* **Task item**: The listing below must be returned in full and unchanged, without the images it carries.

* **Data for the task**:
BEGIN
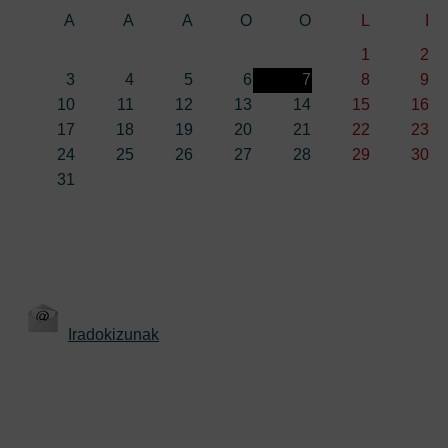
A
A
A
O
O
L
I
1
2
3
4
5
6
7
8
9
10
11
12
13
14
15
16
17
18
19
20
21
22
23
24
25
26
27
28
29
30
31
Iradokizunak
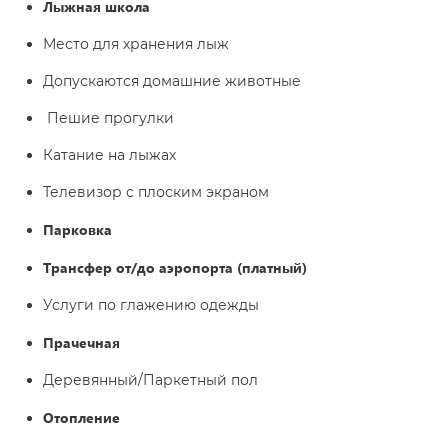
Лыжная школа
Место для хранения лыж
Допускаются домашние животные
Пешие прогулки
Катание на лыжах
Телевизор с плоским экраном
Парковка
Трансфер от/до аэропорта (платный)
Услуги по глажению одежды
Прачечная
Деревянный/Паркетный пол
Отопление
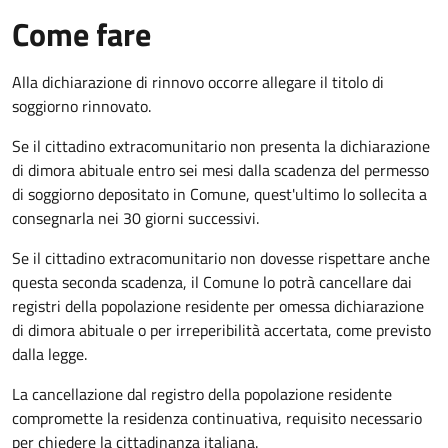
Come fare
Alla dichiarazione di rinnovo occorre allegare il titolo di
soggiorno rinnovato.
Se il cittadino extracomunitario non presenta la dichiarazione
di dimora abituale entro sei mesi dalla scadenza del permesso
di soggiorno depositato in Comune, quest'ultimo lo sollecita a
consegnarla nei 30 giorni successivi.
Se il cittadino extracomunitario non dovesse rispettare anche
questa seconda scadenza, il Comune lo potrà cancellare dai
registri della popolazione residente per omessa dichiarazione
di dimora abituale o per irreperibilità accertata, come previsto
dalla legge.
La cancellazione dal registro della popolazione residente
compromette la residenza continuativa, requisito necessario
per chiedere la cittadinanza italiana.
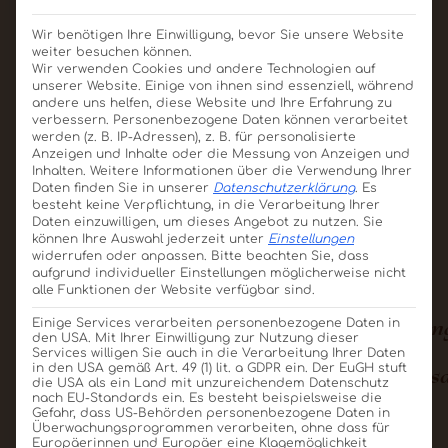
Bringen Sie Ihre Marke mit Schokologo
Wir benötigen Ihre Einwilligung, bevor Sie unsere Website
zum Strahlen – jetzt individuelles
weiter besuchen können.
Schoko-Quadrat
Wir verwenden Cookies und andere Technologien auf
Schoko-Giveaway gestalten und
diverse Größen
unserer Website. Einige von ihnen sind essenziell, während
Kunden begeistern!
andere uns helfen, diese Website und Ihre Erfahrung zu
Produkt ansehen
verbessern.
Personenbezogene Daten können verarbeitet
werden (z. B. IP-Adressen), z. B. für personalisierte
Für Angebot merken
Anzeigen und Inhalte oder die Messung von Anzeigen und
Inhalten.
Weitere Informationen über die Verwendung Ihrer
Daten finden Sie in unserer
Datenschutzerklärung
.
Es
Planen Sie Ihre individuelle
besteht keine Verpflichtung, in die Verarbeitung Ihrer
Daten einzuwilligen, um dieses Angebot zu nutzen.
Sie
können Ihre Auswahl jederzeit unter
Einstellungen
Schokolade im Detail
widerrufen oder anpassen.
Bitte beachten Sie, dass
aufgrund individueller Einstellungen möglicherweise nicht
alle Funktionen der Website verfügbar sind.
Klassische
3D
Pralinensets
Verpackun
Einige Services verarbeiten personenbezogene Daten in
den USA. Mit Ihrer Einwilligung zur Nutzung dieser
Schokologo-
und
und
und
Services willigen Sie auch in die Verarbeitung Ihrer Daten
Varianten
Produkt-
Kombinationen
Einzelvers
in den USA gemäß Art. 49 (1) lit. a GDPR ein. Der EuGH stuft
die USA als ein Land mit unzureichendem Datenschutz
Nachbildung
nach EU-Standards ein. Es besteht beispielsweise die
Gefahr, dass US-Behörden personenbezogene Daten in
Überwachungsprogrammen verarbeiten, ohne dass für
Europäerinnen und Europäer eine Klagemöglichkeit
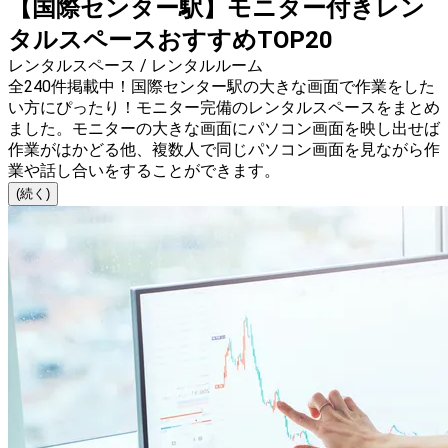
【国際センター駅】モニター付きレン
タルスペースおすすめTOP20
レンタルスペース / レンタルルーム
全240件掲載中！国際センター駅の大きな画面で作業をした
い方にぴったり！モニター完備のレンタルスペースをまとめ
ました。モニターの大きな画面にパソコン画面を映し出せば
作業がはかどる他、複数人で同じパソコン画面を見ながら作
業や話し合いをすることができます。
(続く)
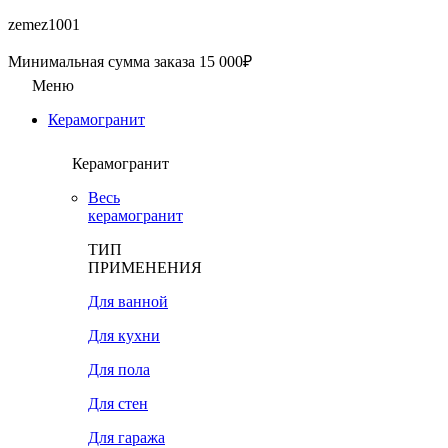
zemez1001
Минимальная сумма заказа 15 000₽
Меню
Керамогранит
Керамогранит
Весь
керамогранит
ТИП
ПРИМЕНЕНИЯ
Для ванной
Для кухни
Для пола
Для стен
Для гаража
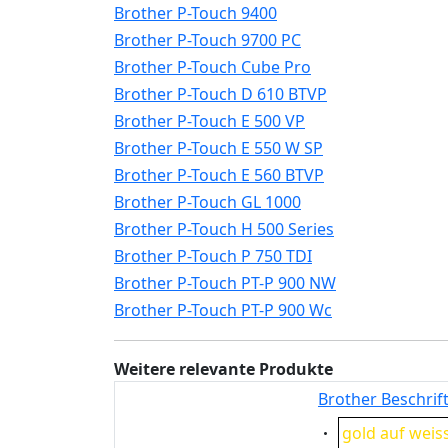
Brother P-Touch 9400
Brother P-Touch 9700 PC
Brother P-Touch Cube Pro
Brother P-Touch D 610 BTVP
Brother P-Touch E 500 VP
Brother P-Touch E 550 W SP
Brother P-Touch E 560 BTVP
Brother P-Touch GL 1000
Brother P-Touch H 500 Series
Brother P-Touch P 750 TDI
Brother P-Touch PT-P 900 NW
Brother P-Touch PT-P 900 Wc
Weitere relevante Produkte
Brother Beschrif
Eigenschaft:
gold auf weis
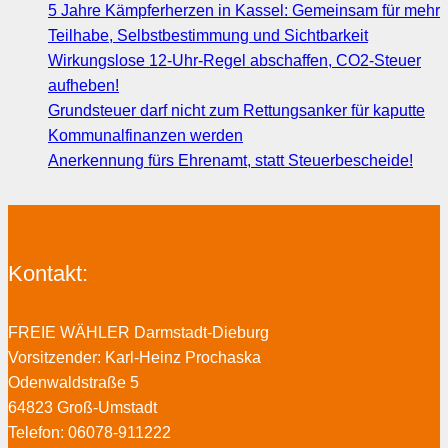
5 Jahre Kämpferherzen in Kassel: Gemeinsam für mehr
Teilhabe, Selbstbestimmung und Sichtbarkeit
Wirkungslose 12-Uhr-Regel abschaffen, CO2-Steuer
aufheben!
Grundsteuer darf nicht zum Rettungsanker für kaputte
Kommunalfinanzen werden
Anerkennung fürs Ehrenamt, statt Steuerbescheide!
Kontakt:
FREIE WÄHLER Darmstadt-Dieburg
Vorsitzender: Karl-Heinz Prochaska
Odenwaldstraße 5
64823 Groß-Umstadt
Telefon: 06078-911222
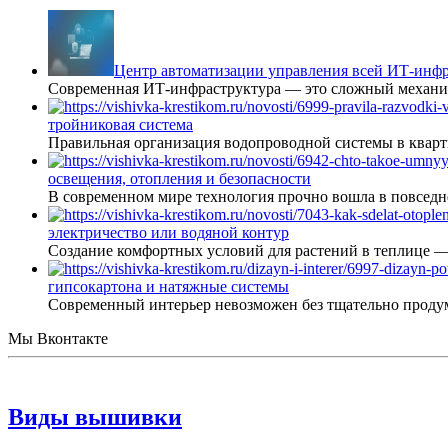
Центр автоматизации управления всей ИТ-инфр
Современная ИТ-инфраструктура — это сложный механиз
тройниковая система
Правильная организация водопроводной системы в кварт
освещения, отопления и безопасности
В современном мире технология прочно вошла в повседне
электричество или водяной контур
Создание комфортных условий для растений в теплице 
гипсокартона и натяжные системы
Современный интерьер невозможен без тщательно проду
Мы Вконтакте
Виды вышивки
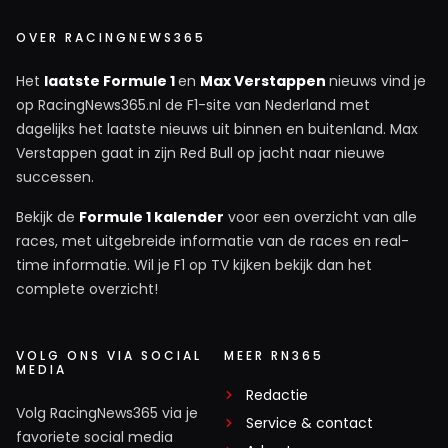
OVER RACINGNEWS365
Het
laatste Formule 1
en
Max Verstappen
nieuws vind je
op RacingNews365.nl de F1-site van Nederland met
dagelijks het laatste nieuws uit binnen en buitenland. Max
Verstappen gaat in zijn Red Bull op jacht naar nieuwe
successen.
Bekijk de
Formule 1 kalender
voor een overzicht van alle
races, met uitgebreide informatie van de races en real-
time informatie. Wil je F1 op TV kijken bekijk dan het
complete overzicht!
VOLG ONS VIA SOCIAL
MEER RN365
MEDIA
Redactie
Volg RacingNews365 via je
Service & contact
favoriete social media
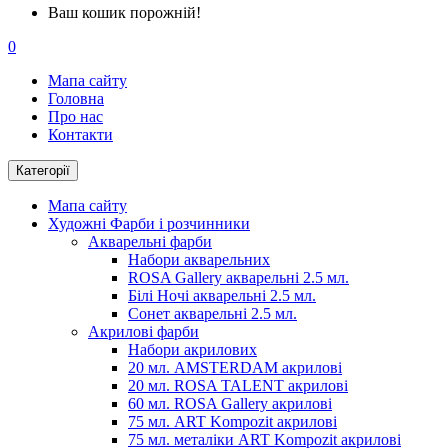
Ваш кошик порожній!
0
Мапа сайту
Головна
Про нас
Контакти
Категорії
Мапа сайту
Художні Фарби і розчинники
Акварельні фарби
Набори акварельних
ROSA Gallery акварельні 2.5 мл.
Білі Ночі акварельні 2.5 мл.
Сонет акварельні 2.5 мл.
Акрилові фарби
Набори акрилових
20 мл. AMSTERDAM акрилові
20 мл. ROSA TALENT акрилові
60 мл. ROSA Gallery акрилові
75 мл. ART Kompozit акрилові
75 мл. металіки ART Kompozit акрилові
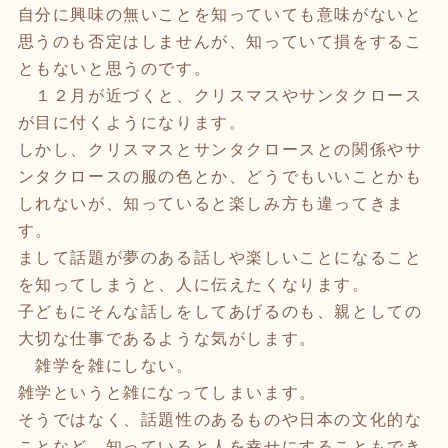
自分に興味の無いことを知っていても意味がないと
思うのも否定はしませんが、知っていて損をするこ
ともないと思うのです。
１２月が近づくと、クリスマスやサンタクロース
が目に付くようになります。
しかし、クリスマスとサンタクロースとの関係やサ
ンタクロースの服の色とか、どうでもいいことかも
しれないが、知っていると楽しみ方も違ってきま
す。
まして話題が夢のある話しや楽しいことになること
を知ってしまうと、人に伝えたくなります。
子どもにそんな話しをしてあげるのも、親としての
大切な仕事であるような気がします。
雑学を雑にしない。
雑学というと雑になってしまいます。
そうではなく、話題性のあるものや日本の文化的な
ことなど、知っていると人を幸せにすることもでき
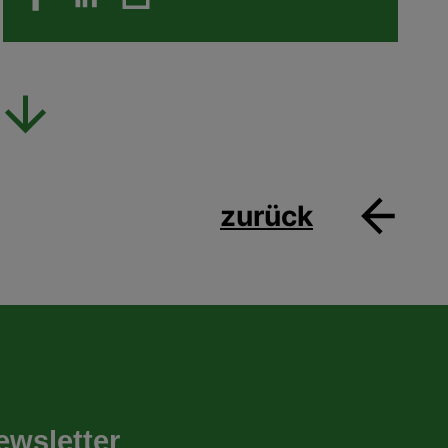
zurück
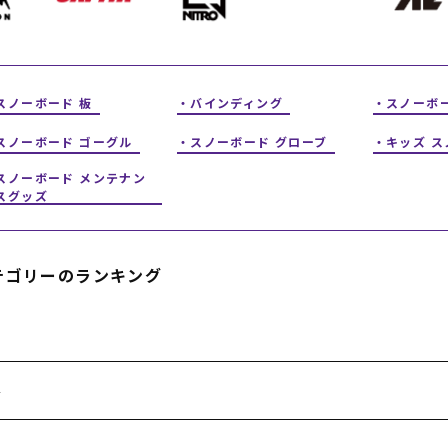
フィットネス
チケット
ストライダー/バイク/その他
中古/アウトレット スノーボード
SKATE TOP
スノーボード 板
バインディング
スノーボ
スノーボード ゴーグル
スノーボード グローブ
キッズ 
SURF TOP
スノーボード メンテナン
スグッズ
FASHION TOP
SNOW TOP
テゴリーのランキング
件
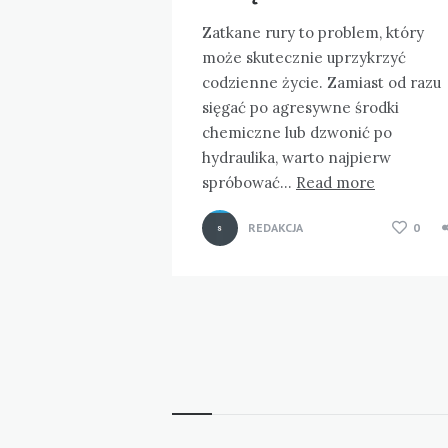
Zatkane rury to problem, który
może skutecznie uprzykrzyć
codzienne życie. Zamiast od razu
sięgać po agresywne środki
chemiczne lub dzwonić po
hydraulika, warto najpierw
spróbować…
Read more
REDAKCJA
0
Stronicowanie
wpisów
END
* **Your solution**:
A
A
A
O
O
L
I
1
2
3
4
5
6
7
8
9
10
11
12
13
14
15
16
17
18
19
20
21
22
23
24
25
26
27
28
29
30
31
Iradokizunak
Лыжная школа
Место для хранения лыж
Допускаются домашние животные
Пешие прогулки
Катание на лыжах
Телевизор с плоским экраном
Парковка
Трансфер от/до аэропорта (платный)
Услуги по глажению одежды
Прачечная
Деревянный/Паркетный пол
Отопление
Come fare
Alla dichiarazione di rinnovo occorre allegare il titolo di
soggiorno rinnovato.
Se il cittadino extracomunitario non presenta la dichiarazione
di dimora abituale entro sei mesi dalla scadenza del permesso
di soggiorno depositato in Comune, quest'ultimo lo sollecita a
consegnarla nei 30 giorni successivi.
Se il cittadino extracomunitario non dovesse rispettare anche
questa seconda scadenza, il Comune lo potrà cancellare dai
registri della popolazione residente per omessa dichiarazione
di dimora abituale o per irreperibilità accertata, come previsto
dalla legge.
La cancellazione dal registro della popolazione residente
compromette la residenza continuativa, requisito necessario
per chiedere la cittadinanza italiana.
Bringen Sie Ihre Marke mit Schokologo
Wir benötigen Ihre Einwilligung, bevor Sie unsere Website
zum Strahlen – jetzt individuelles
weiter besuchen können.
Schoko-Quadrat
Wir verwenden Cookies und andere Technologien auf
Schoko-Giveaway gestalten und
diverse Größen
unserer Website. Einige von ihnen sind essenziell, während
Kunden begeistern!
andere uns helfen, diese Website und Ihre Erfahrung zu
Produkt ansehen
verbessern.
Personenbezogene Daten können verarbeitet
werden (z. B. IP-Adressen), z. B. für personalisierte
Für Angebot merken
Anzeigen und Inhalte oder die Messung von Anzeigen und
Inhalten.
Weitere Informationen über die Verwendung Ihrer
Daten finden Sie in unserer
Datenschutzerklärung
.
Es
Planen Sie Ihre individuelle
besteht keine Verpflichtung, in die Verarbeitung Ihrer
Daten einzuwilligen, um dieses Angebot zu nutzen.
Sie
können Ihre Auswahl jederzeit unter
Einstellungen
Schokolade im Detail
widerrufen oder anpassen.
Bitte beachten Sie, dass
aufgrund individueller Einstellungen möglicherweise nicht
alle Funktionen der Website verfügbar sind.
Klassische
3D
Pralinensets
Verpackun
Einige Services verarbeiten personenbezogene Daten in
den USA. Mit Ihrer Einwilligung zur Nutzung dieser
Schokologo-
und
und
und
Services willigen Sie auch in die Verarbeitung Ihrer Daten
Varianten
Produkt-
Kombinationen
Einzelvers
in den USA gemäß Art. 49 (1) lit. a GDPR ein. Der EuGH stuft
die USA als ein Land mit unzureichendem Datenschutz
Nachbildung
nach EU-Standards ein. Es besteht beispielsweise die
Gefahr, dass US-Behörden personenbezogene Daten in
Überwachungsprogrammen verarbeiten, ohne dass für
Europäerinnen und Europäer eine Klagemöglichkeit
【国際センター駅】モニター付きレン
タルスペースおすすめTOP20
レンタルスペース / レンタルルーム
全240件掲載中！国際センター駅の大きな画面で作業をした
い方にぴったり！モニター完備のレンタルスペースをまとめ
ました。モニターの大きな画面にパソコン画面を映し出せば
作業がはかどる他、複数人で同じパソコン画面を見ながら作
業や話し合いをすることができます。
(続く)
zemez1001
Минимальная сумма заказа 15 000₽
Меню
Керамогранит
Керамогранит
Весь
керамогранит
ТИП
ПРИМЕНЕНИЯ
Для ванной
Для кухни
Для пола
Для стен
Для гаража
Brother P-Touch 9400
Brother P-Touch 9700 PC
Brother P-Touch Cube Pro
Brother P-Touch D 610 BTVP
Brother P-Touch E 500 VP
Brother P-Touch E 550 W SP
Brother P-Touch E 560 BTVP
Brother P-Touch GL 1000
Brother P-Touch H 500 Series
Brother P-Touch P 750 TDI
Brother P-Touch PT-P 900 NW
Brother P-Touch PT-P 900 Wc
Weitere relevante Produkte
Brother Beschrif
Eigenschaft:
gold auf weis
5 Jahre Kämpferherzen in Kassel: Gemeinsam für mehr
Teilhabe, Selbstbestimmung und Sichtbarkeit
Wirkungslose 12-Uhr-Regel abschaffen, CO2-Steuer
aufheben!
Grundsteuer darf nicht zum Rettungsanker für kaputte
Kommunalfinanzen werden
Anerkennung fürs Ehrenamt, statt Steuerbescheide!
Kontakt:
FREIE WÄHLER Darmstadt-Dieburg
Vorsitzender: Karl-Heinz Prochaska
Odenwaldstraße 5
64823 Groß-Umstadt
Telefon: 06078-911222
Центр автоматизации управления всей ИТ-инфр
Современная ИТ-инфраструктура — это сложный механиз
тройниковая система
Правильная организация водопроводной системы в кварт
освещения, отопления и безопасности
В современном мире технология прочно вошла в повседне
электричество или водяной контур
Создание комфортных условий для растений в теплице 
гипсокартона и натяжные системы
Современный интерьер невозможен без тщательно проду
Мы Вконтакте
Виды вышивки
OVER RACINGNEWS365
Het
laatste Formule 1
en
Max Verstappen
nieuws vind je
op RacingNews365.nl de F1-site van Nederland met
dagelijks het laatste nieuws uit binnen en buitenland. Max
Verstappen gaat in zijn Red Bull op jacht naar nieuwe
successen.
Bekijk de
Formule 1 kalender
voor een overzicht van alle
races, met uitgebreide informatie van de races en real-
time informatie. Wil je F1 op TV kijken bekijk dan het
complete overzicht!
VOLG ONS VIA SOCIAL
MEER RN365
MEDIA
Redactie
Volg RacingNews365 via je
Service & contact
favoriete social media
Ваш кошик порожній!
0
Мапа сайту
Головна
Про нас
Контакти
Категорії
Мапа сайту
Художні Фарби і розчинники
Акварельні фарби
Набори акварельних
ROSA Gallery акварельні 2.5 мл.
Білі Ночі акварельні 2.5 мл.
Сонет акварельні 2.5 мл.
Акрилові фарби
Набори акрилових
20 мл. AMSTERDAM акрилові
20 мл. ROSA TALENT акрилові
60 мл. ROSA Gallery акрилові
75 мл. ART Kompozit акрилові
75 мл. металіки ART Kompozit акрилові
自分に興味の無いことを知っていても意味がないと
思うのも否定はしませんが、知っていて損をするこ
ともないと思うのです。
１２月が近づくと、クリスマスやサンタクロース
が目に付くようになります。
しかし、クリスマスとサンタクロースとの関係やサ
ンタクロースの服の色とか、どうでもいいことかも
しれないが、知っていると楽しみ方も違ってきま
す。
まして話題が夢のある話しや楽しいことになること
を知ってしまうと、人に伝えたくなります。
子どもにそんな話しをしてあげるのも、親としての
大切な仕事であるような気がします。
雑学を雑にしない。
雑学というと雑になってしまいます。
そうではなく、話題性のあるものや日本の文化的な
ことなど、知っていると人を幸せにすることもでき
zurück
フィットネス
チケット
ストライダー/バイク/その他
中古/アウトレット スノーボード
SKATE TOP
スノーボード 板
バインディング
スノーボ
スノーボード ゴーグル
スノーボード グローブ
キッズ 
SURF TOP
スノーボード メンテナン
スグッズ
FASHION TOP
SNOW TOP
テゴリーのランキング
件
Zatkane rury to problem, który
może skutecznie uprzykrzyć
codzienne życie. Zamiast od razu
sięgać po agresywne środki
chemiczne lub dzwonić po
hydraulika, warto najpierw
spróbować…
Read more
REDAKCJA
0
Stronicowanie
wpisów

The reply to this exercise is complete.